Getting the Package

HDP Search packages are hosted in the Hortonworks repositories, and your cluster must be able to access the package repositories for successful installation.

Installation instructions for supported operating systems is available from the Hortonworks documentation at Installing HDP Search.

The RPM package is signed. To validate the package, you should add the gpg key to your server.

# Get the key
gpg --keyserver pgp.mit.edu --recv-keys 7884ED70
# Export the key
gpg -a --export 7884ED70 > RPM-GPG-KEY-lucidworks
# Import the key to RPM
rpm --import RPM-GPG-KEY-lucidworks

Please see the HDP documentation for details on how to set up your system to access the Hortonworks package repositories.

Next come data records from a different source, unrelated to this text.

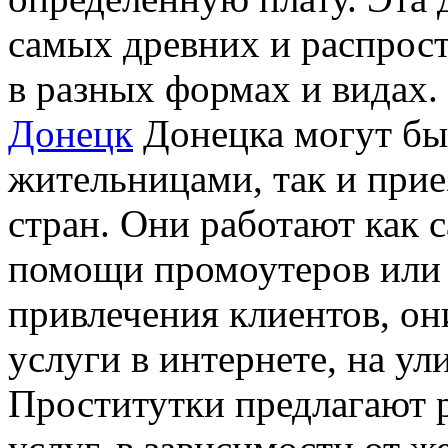
самых древних и распрос
в разных формах и видах
Донецк
Донецка могут бы
жительницами, так и прие
стран. Они работают как с
помощи промоутеров или 
привлечения клиентов, он
услуги в интернете, на ул
Проститутки предлагают 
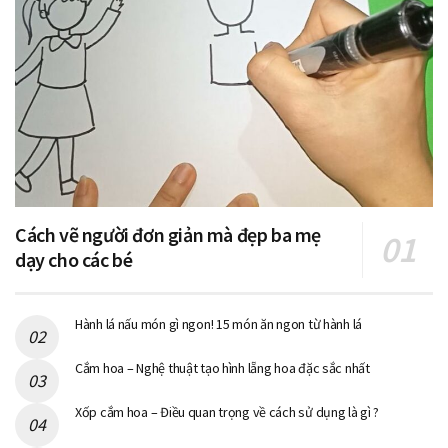
Cách vẽ người đơn giản mà đẹp ba mẹ
dạy cho các bé
Hành lá nấu món gì ngon! 15 món ăn ngon từ hành lá
Cắm hoa – Nghệ thuật tạo hình lẵng hoa đặc sắc nhất
Xốp cắm hoa – Điều quan trọng về cách sử dụng là gì ?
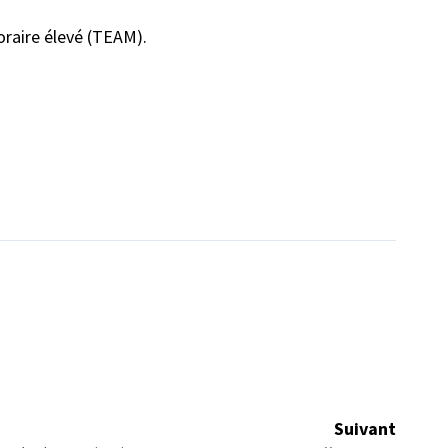
oraire élevé (TEAM).
Suivant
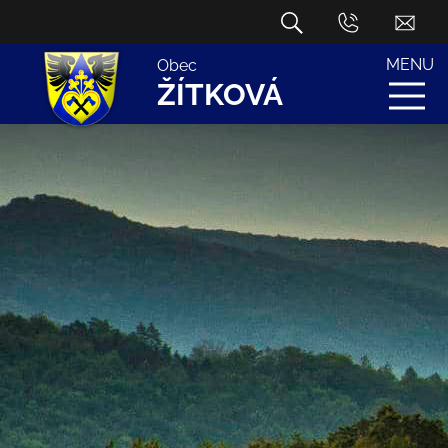
MENU
Obec
ŽÍTKOVÁ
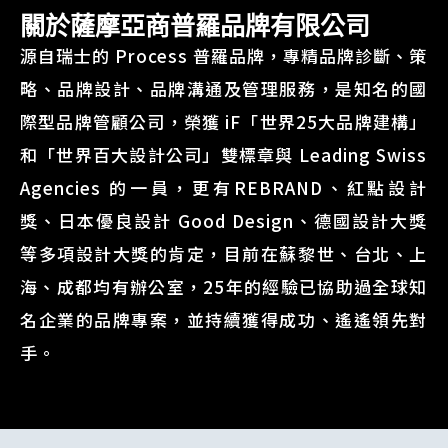
關於薩摩亞商普羅品牌有限公司
源自瑞士的 Process 普羅品牌，專精品牌診斷、策
略、品牌設計、品牌溝通及管理服務，是知名的國
際型品牌管顧公司，榮獲 iF「世界25大品牌建構」
和「世界百大設計公司」雙標章與 Leading Swiss
Agencies 的一員，更有REBRAND、紅點設計
獎、日本優良設計 Good Design、德國設計大獎
等多項設計大獎的肯定，目前在蘇黎世、台北、上
海、成都均有辦公室，25年的經驗已協助過全球知
名企業的品牌專案，並持續獲得成功、遙遙領先對
手。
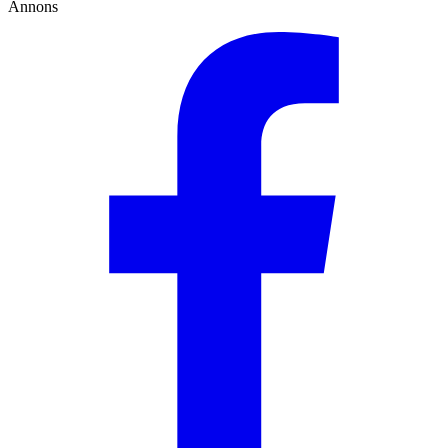
Annons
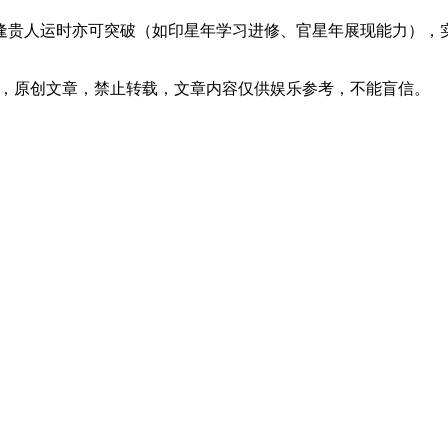
逢贵人运时亦可突破（如印星年学习进修、官星年展现能力），
02发表在本站，原创文章，禁止转载，文章内容仅供娱乐参考，不能盲信。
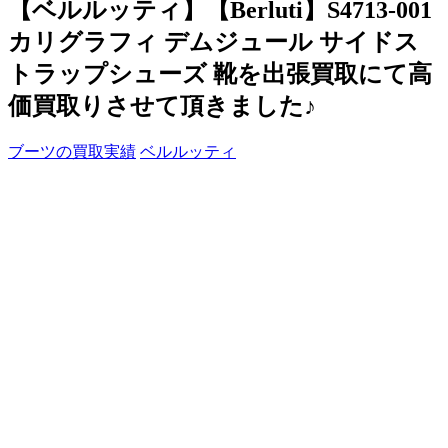
【ベルルッティ】【Berluti】S4713-001
カリグラフィ デムジュール サイドス
トラップシューズ 靴を出張買取にて高
価買取りさせて頂きました♪
ブーツの買取実績
ベルルッティ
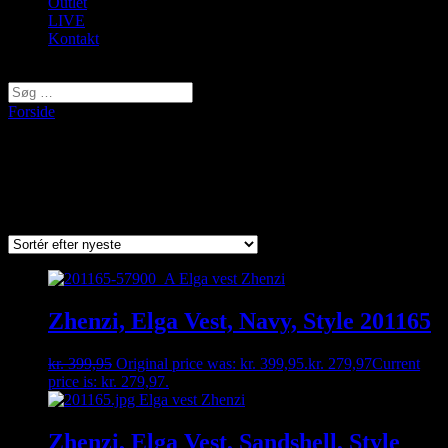
Outlet
LIVE
Kontakt
Vælg en side
Forside
/ Varer tagged “slipover”
slipover
Viser 2 resultater
Sorted by latest
Zhenzi, Elga Vest, Navy, Style 201165
kr.
399,95
Original price was: kr. 399,95.
kr.
279,97
Current
price is: kr. 279,97.
Zhenzi, Elga Vest, Sandshell, Style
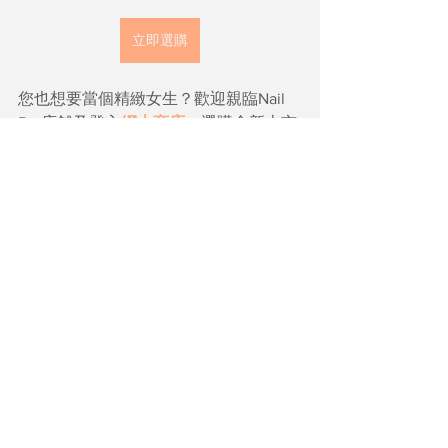
立即選購
您也想要當個精緻女生？歡迎親臨Nail 
Bar店舖及登入
網上商店
，選購全新上市
Rootganic的產品吧！
關於品牌Rootganic
Rootganic相信萬物由「根源 
ROOT」開始，「天然、有機 
ORGANIC」永遠對人體最好的。
因此，利用自然力量及優質的護
理保養產品，從根源著手，令每
個人由內而外健康起來，活出精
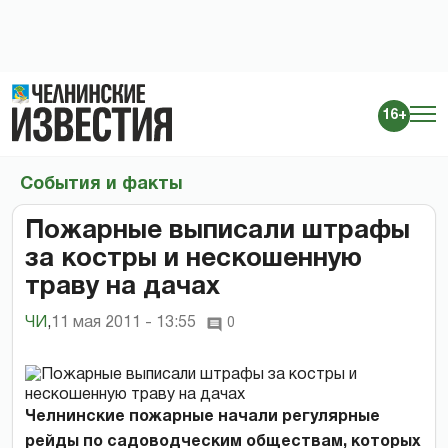
16+
События и факты
Пожарные выписали штрафы
за костры и нескошенную
траву на дачах
ЧИ
,
11 мая 2011 - 13:55
0
Челнинские пожарные начали регулярные
рейды по садоводческим обществам, которых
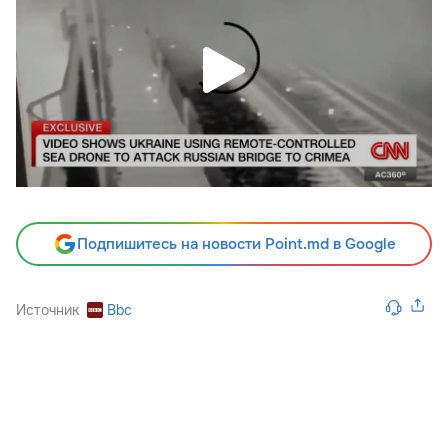
Подпишитесь на новости Point.md в Google
Источник
Bbc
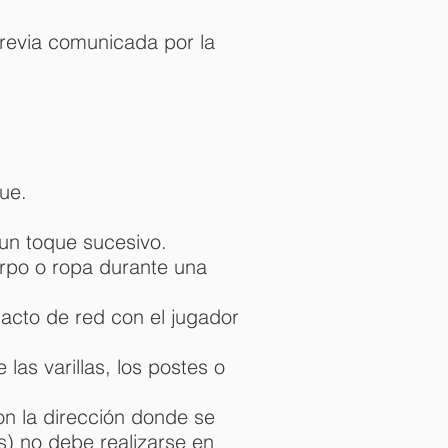
revia comunicada por la
que.
 un toque sucesivo.
erpo o ropa durante una
tacto de red con el jugador
las varillas, los postes o
n la dirección donde se
s) no debe realizarse en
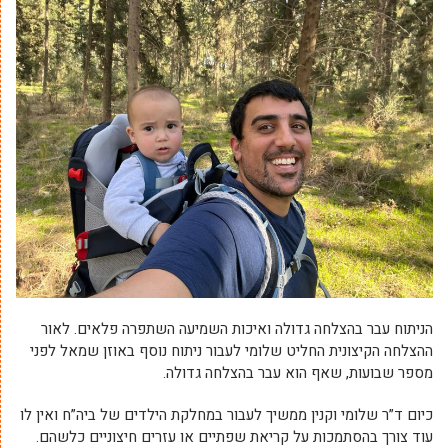
הניתוח עבר בהצלחה גדולה ואיכות השמיעה השתפרה פלאים. לאור
ההצלחה הקיצונית החליט שלומי לעבור ניתוח נוסף באוזן שמאל לפני
מספר שבועות, שאף הוא עבר בהצלחה גדולה.
כיום ד”ר שלומי וקנין ממשיך לעבור במחלקת הילדים של ביה”ח ואין לו
עוד צורך בהסתמכות על קריאת שפתיים או עזרים חיצוניים כלשהם.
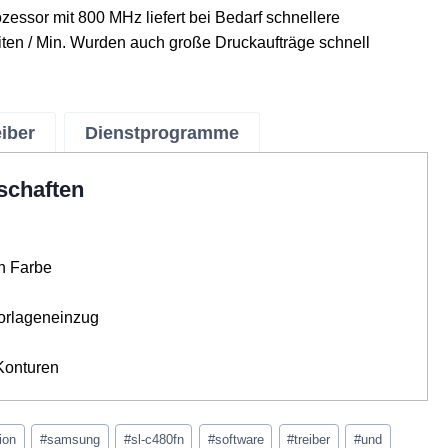
sor mit 800 MHz liefert bei Bedarf schnellere
iten / Min. Wurden auch große Druckaufträge schnell
eiber
Dienstprogramme
schaften
in Farbe
Vorlageneinzug
Konturen
ion
#
samsung
#
sl-c480fn
#
software
#
treiber
#
und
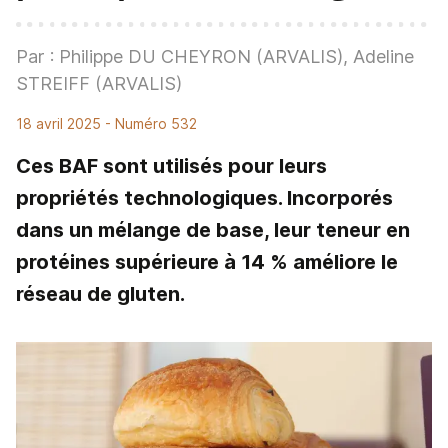
Par : Philippe DU CHEYRON (ARVALIS), Adeline
STREIFF (ARVALIS)
18 avril 2025
- Numéro 532
Ces BAF sont utilisés pour leurs
propriétés technologiques. Incorporés
dans un mélange de base, leur teneur en
protéines supérieure à 14 % améliore le
réseau de gluten.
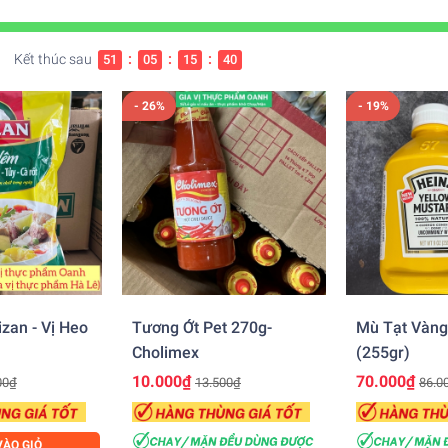
Kết thúc sau
:
:
:
51
05
15
38
- 26%
- 19%
zan - Vị Heo
Tương Ớt Pet 270g-
Mù Tạt Vàng
Cholimex
(255gr)
10.000₫
70.000₫
00₫
13.500₫
86.0
ÀO GIỎ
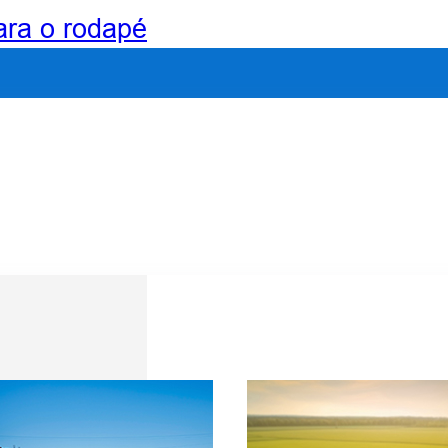
para o rodapé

After installation, the HDP 2.5.x files will be found in the /opt/lucidworks-hdpsearch directory. See the section HDP Search Directory Layout for details about the directory layout after installation.

Initial Solr Setup

When using Solr with HDP Search, you should run Solr in SolrCloud mode, which provides central configuration for a cluster of Solr servers, automatic load balancing and fail-over for queries, and distributed index replication. This mode is set when starting Solr.

SolrCloud relies on Apache ZooKeeper to coordinate requests between the nodes of the cluster. It’s recommended to use the ZooKeeper ensemble running with HDP 2.5.x for this purpose.

The guide Getting Started with Solr will review some basics to get you started with Solr. More information about the concepts included in SolrCloud are contained in the Apache Solr Reference Guide section on SolrCloud.

When manually installing Solr with HDP 2.5.x, you need to make some modifications to some Solr-specific configuration files before starting Solr.

Prepare Solr For HDFS

In a new installation, Solr includes three sets of sample configuration files that you can use when getting started with Solr. If you choose one of these configsets when working in SolrCloud mode, the configuration files are uploaded to ZooKeeper and managed centrally for all Solr nodes.

It’s best to modify the configset before starting Solr (and before the configuration files are uploaded to Solr), when possible. However, if you do need to make changes later, a Config API is available to modify the configurations if necessary.

Available Configsets

The configset files are found in /opt/lucidworks-hdpsearch/solr/server/solr/configsets. If you want to modify any of the default configsets, simply make a copy of the directory with whatever name you choose.

The default configsets available are:

basic_configs

This configset is meant to provide a minimally viable Solr instance.

data_driven_schema_configs

This configset is also very minimal, but includes configurations to allow Solr to run in "schemaless" mode.

sample_techproducts_configs

This configset is designed to support sample documents available in Solr’s exampledocs directory (/opt/lucidworks-hdpsearch/solr/example/exampledocs).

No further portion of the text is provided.